All of these traits combined help to contribute to the breed’s appeal – but they are not the right fit for everyone.

As of April 2018, the Bengal cat is the third most popular cat breed in the UK – after the Ragdoll in second place, and the British shorthair in first. Whilst this indicates their huge level of popularity in the UK, they have actually fallen a notch since 2017, when they were the second most popular breed, a spot they lost this year to the Ragdoll.

In this article, we will examine the Bengal’s appeal and the reasons behind their rapid rise to popularity, and examine whether or not they’ve now peaked and are becoming less popular, and why this might be. Read on to learn more.

The Bengal cat is an undeniable eye-catcher; no other breed can boast such distinctive good looks, particularly when it comes to top quality Bengals with highly desirable coat markings. Their appearance is what first draws many people to the breed, alongside of the added interest generated by their wild cat heritage, and many people love the idea of owning a cat that is closely related to a genuine native wild cat, with the traits to match.

The idea of being able to win the trust of a cat with wild ancestry, form a bond with them and get to see their natural behaviours is something that appeals to a lot of cat lovers, and the Bengal cat is the first modern breed with a close wild ancestor to fit this criteria.

The Bengal personality is another factor; they really aren’t like any other cat breed. They have a very distinctive and piercing meow that they aren’t shy to use, and they tend to be very vocal cats as a whole. Most Bengal owners like the idea of having a conversational, expressive cat, and one that will greet them vocally and let them know their feelings about more or less everything!

Bengals tend to be independent and highly individual, and so forming a bond with one and winning their affection is an achievement that many owners are proud of. Every single cat of the breed has its own unique personality, but when they have settled in and bonded with you, they are very expressive, loving cats that will often follow you around and want to be involved in everything you do!

The breed’s downsides

Bengal cats have a lot going for them, but they’re certainly not for everyone. They are beautiful to look at and stroke, and are very affectionate – but on their own terms, and when it suits them! They can be fairly highly strung and quite demanding, which is one breed trait that many first-time owners aren’t really prepared for, or don’t think through.

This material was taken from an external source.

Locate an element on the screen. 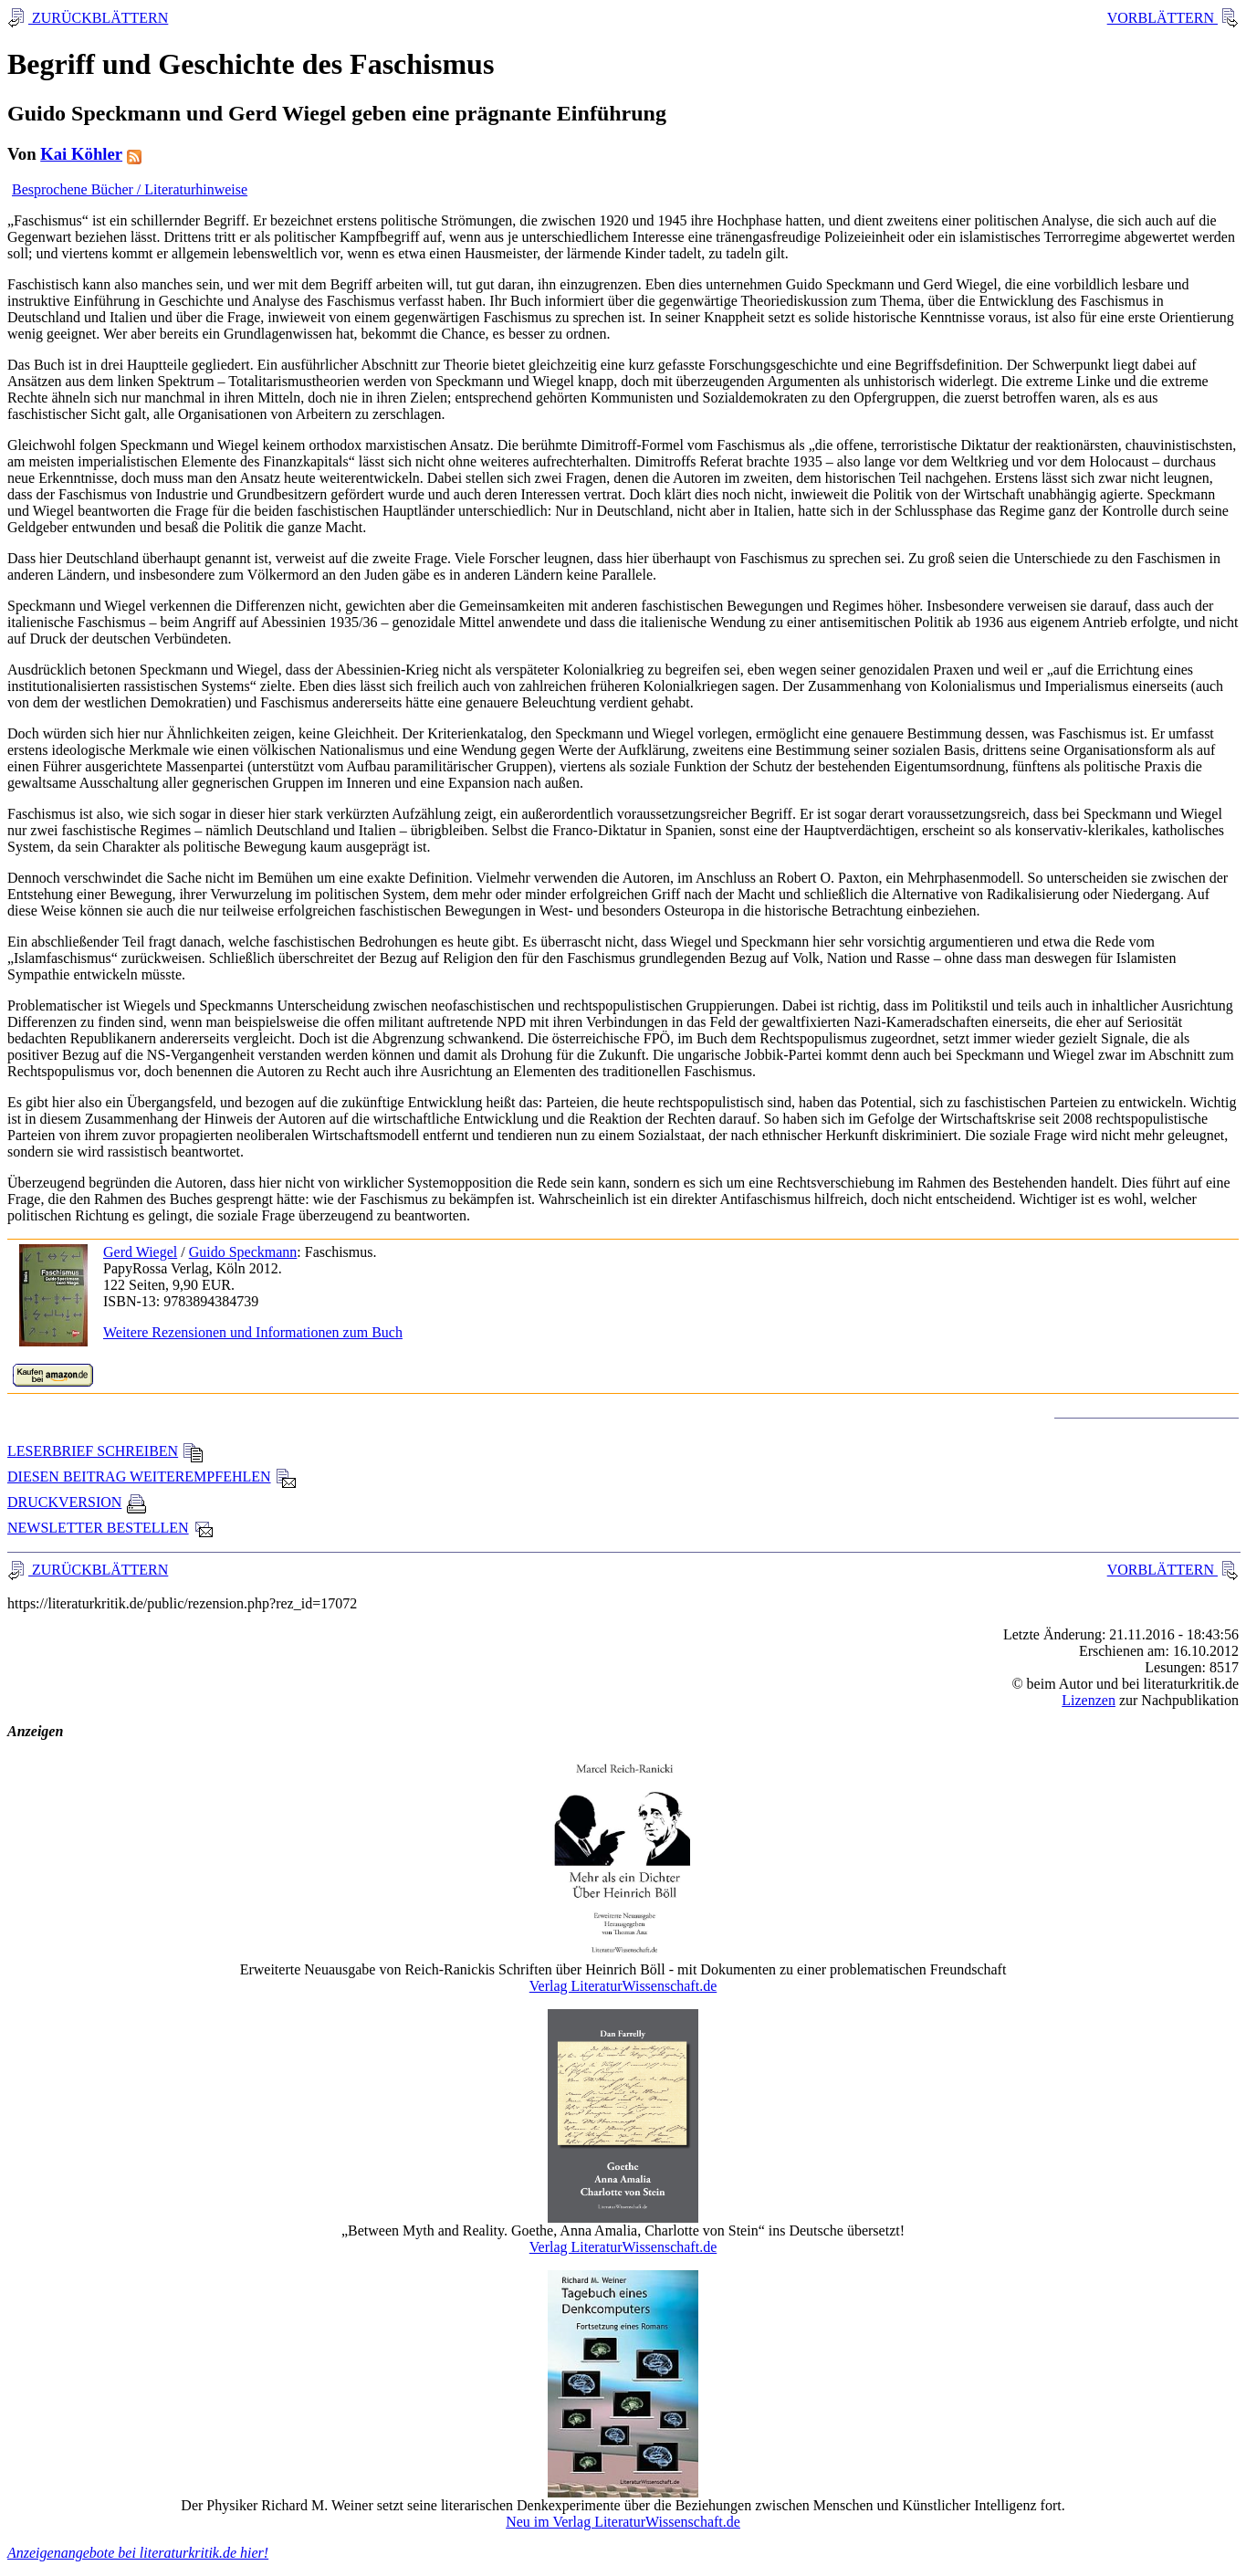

A Bengal that is bored, unhappy or insecure can soon become a real handful, potentially becoming destructive or exhibiting behavioural problems that can be hard to resolve. They also tend to be lively and active and like to go outside a lot, often roaming a long way away and staying out for long periods of time, as well as hunting prolifically – which does not always fit in well with their owners’ preferences, which sometimes involves keeping their cats indoors only.

The breed tends to be robust and healthy, but there are a range of hereditary health problems found within the breed that can affect the longevity and quality of life of affected cats, and make insurance and veterinary care rather costly.

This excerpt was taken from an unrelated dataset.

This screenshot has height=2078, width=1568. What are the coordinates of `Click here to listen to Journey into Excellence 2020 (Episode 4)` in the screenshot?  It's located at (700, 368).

Bengal cats are also among the most expensive of pedigree cat breeds to buy, although there is quite a high degree of variance in the price of individual cats. Good quality examples of the breed with desirable markings can command figures well in excess of £1,500-£2,000 – and they are also a desirable target for thieves as a result of this.

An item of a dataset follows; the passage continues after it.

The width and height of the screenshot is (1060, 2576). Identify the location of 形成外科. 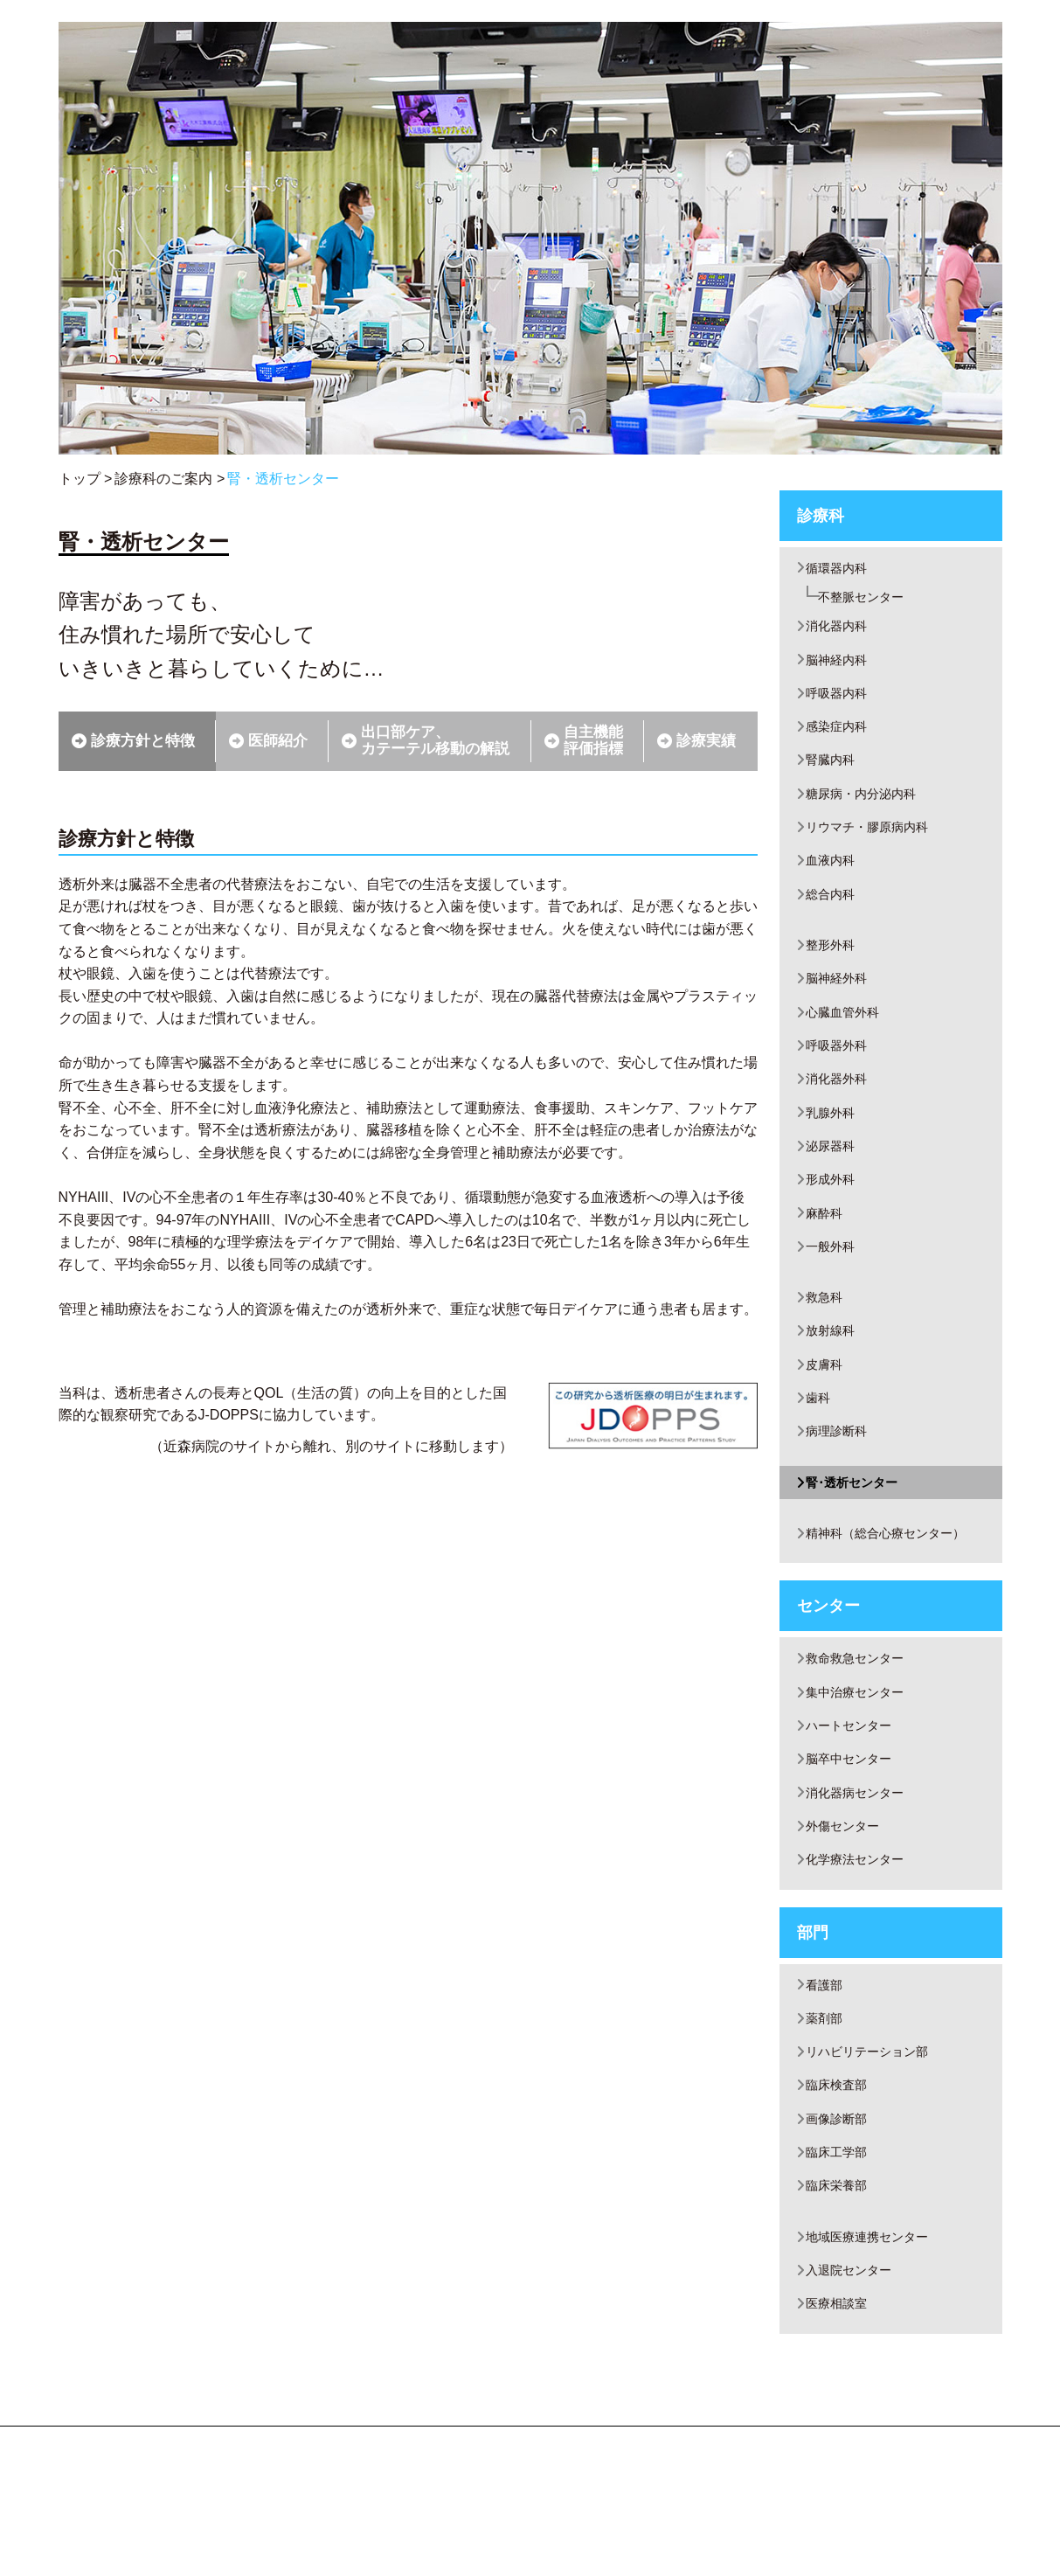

The Bengal cat breed is still undeniably popular in the UK, but it is entirely possible that their popularity has peaked and is now beginning a slow decline. Because the breed is a relatively new one that received a lot of attention when it first came to prominence thanks to its wild origins, demand for the breed developed quickly, and it is natural that now that the breed is becoming more established, this will level out.

Additionally, cat owners and potential buyers today are better informed about the breed’s core traits (both good and bad) and the potential challenges that come with them, whilst during the early stages of their rise to prominence, these traits were less widely understood and recognised. This means that it is easier for potential buyers to research Bengal ownership, identify the challenges of caring for the breed, and potentially make an informed decision about choosing an alternative instead.

Whether the breed’s popularity continues to decline in the future has yet to be seen – but the Bengal cat breed is now well established in the UK, with a strong following of enthusiasts.